▶ **WORK INSTRUCTIONS**: Check each line of the data below for the word "address", then extract the ones that have it.

▶ **RECORD SET**:
════════════════
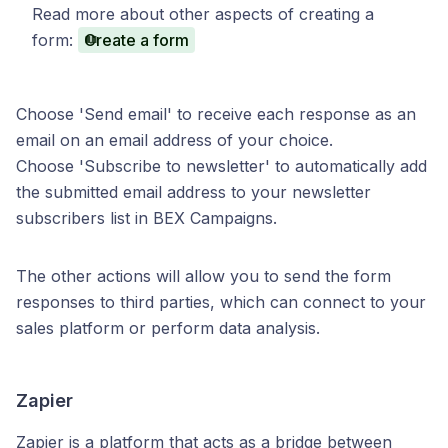
Read more about other aspects of creating a
form:
Create a form
Choose 'Send email' to receive each response as an
email on an email address of your choice.
Choose 'Subscribe to newsletter' to automatically add
the submitted email address to your newsletter
subscribers list in BEX Campaigns.
The other actions will allow you to send the form
responses to third parties, which can connect to your
sales platform or perform data analysis.
Zapier
Zapier is a platform that acts as a bridge between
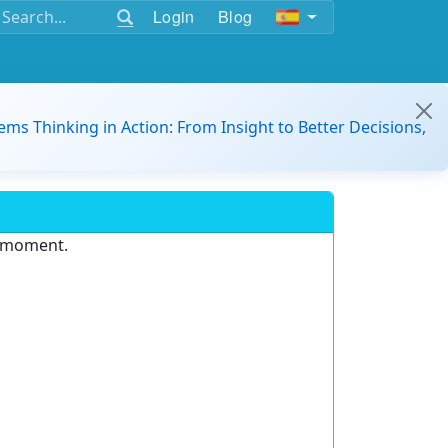
Login
Blog
ems Thinking in Action: From Insight to Better Decisions,
e moment.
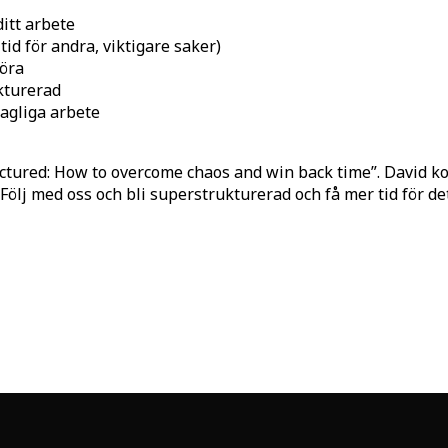
ditt arbete
id för andra, viktigare saker)
göra
ukturerad
agliga arbete
ctured: How to overcome chaos and win back time”. David k
. Följ med oss och bli superstrukturerad och få mer tid för d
════════════════
▶ **ANSWER TO THE EXERCISE**:
email on an email address of your choice.
the submitted email address to your newsletter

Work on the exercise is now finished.